→ TASK DESCRIPTION
Copy each line below exactly and leave the pictures out.
*** Begin section ***
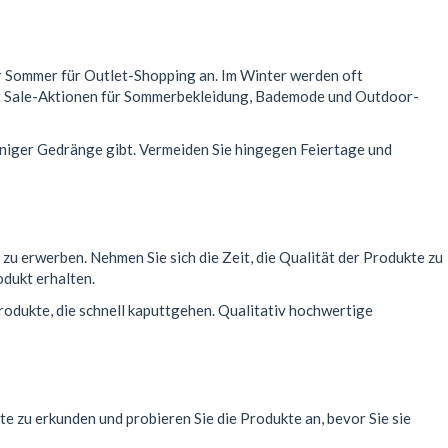
der Sommer für Outlet-Shopping an. Im Winter werden oft
t Sale-Aktionen für Sommerbekleidung, Bademode und Outdoor-
eniger Gedränge gibt. Vermeiden Sie hingegen Feiertage und
zu erwerben. Nehmen Sie sich die Zeit, die Qualität der Produkte zu
odukt erhalten.
rodukte, die schnell kaputtgehen. Qualitativ hochwertige
e zu erkunden und probieren Sie die Produkte an, bevor Sie sie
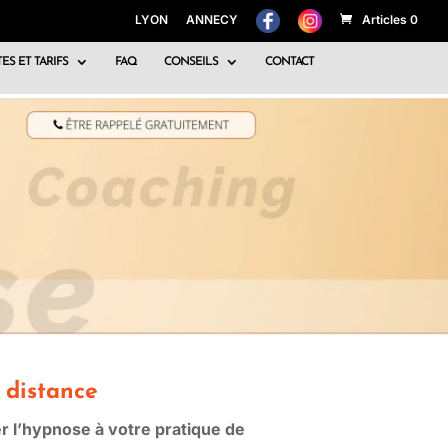
LYON
ANNECY
Articles 0
ES ET TARIFS
FAQ
CONSEILS
CONTACT
 distance
r l’hypnose à votre pratique de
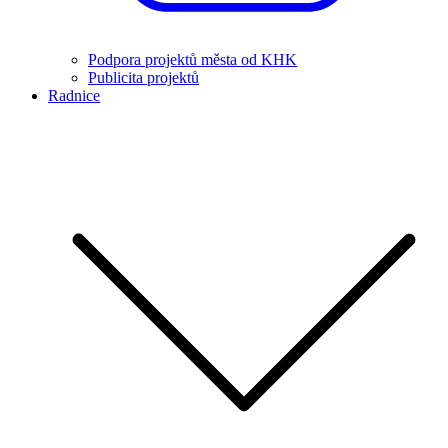
Podpora projektů města od KHK
Publicita projektů
Radnice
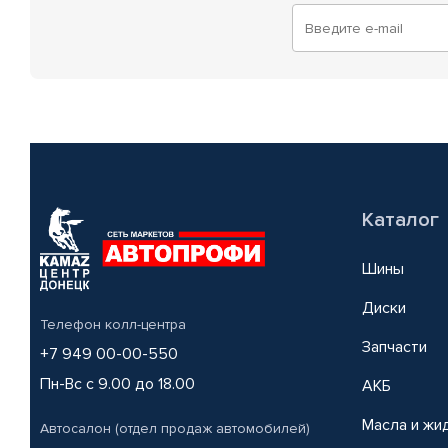
Каталог
Шины
Диски
Телефон колл-центра
Запчасти
+7 949 00-00-550
Пн-Вс с 9.00 до 18.00
АКБ
Масла и жи
Автосалон (отдел продаж автомобилей)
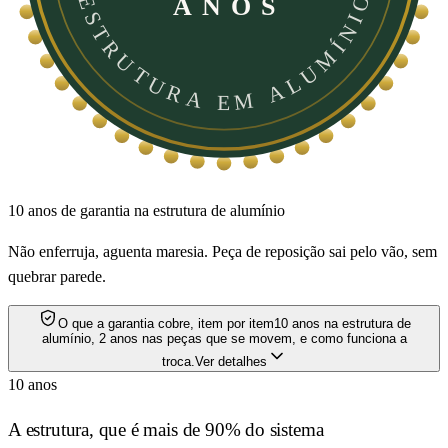
ESTRUTURA EM ALUMÍNIO
ANOS
10 anos de garantia na estrutura de alumínio
Não enferruja, aguenta maresia. Peça de reposição sai pelo vão, sem
quebrar parede.
O que a garantia cobre, item por item
10 anos na estrutura de
alumínio, 2 anos nas peças que se movem, e como funciona a
troca.
Ver detalhes
10 anos
A estrutura, que é mais de 90% do sistema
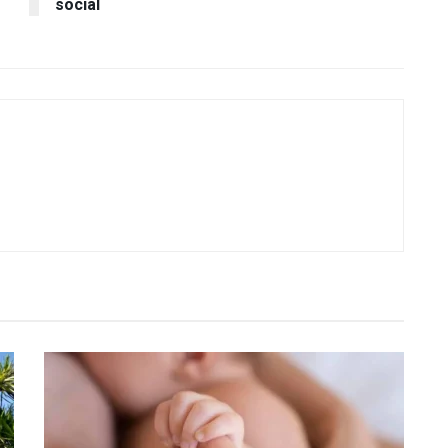
social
*** End section ***
→ EXERCISE OUTPUT
der Sommer für Outlet-Shopping an. Im Winter werden oft
t Sale-Aktionen für Sommerbekleidung, Bademode und Outdoor-
eniger Gedränge gibt. Vermeiden Sie hingegen Feiertage und
zu erwerben. Nehmen Sie sich die Zeit, die Qualität der Produkte zu
odukt erhalten.
rodukte, die schnell kaputtgehen. Qualitativ hochwertige
e zu erkunden und probieren Sie die Produkte an, bevor Sie sie
LYON
ANNECY
Articles 0
ES ET TARIFS
FAQ
CONSEILS
CONTACT
 distance
r l’hypnose à votre pratique de
Podpora projektů města od KHK
Publicita projektů
Radnice
Каталог
Шины
Диски
Телефон колл-центра
Запчасти
+7 949 00-00-550
Пн-Вс с 9.00 до 18.00
АКБ
Масла и жи
Автосалон (отдел продаж автомобилей)
ESTRUTURA EM ALUMÍNIO
ANOS
10 anos de garantia na estrutura de alumínio
Não enferruja, aguenta maresia. Peça de reposição sai pelo vão, sem
quebrar parede.
O que a garantia cobre, item por item
10 anos na estrutura de
alumínio, 2 anos nas peças que se movem, e como funciona a
troca.
Ver detalhes
10 anos
A estrutura, que é mais de 90% do sistema
social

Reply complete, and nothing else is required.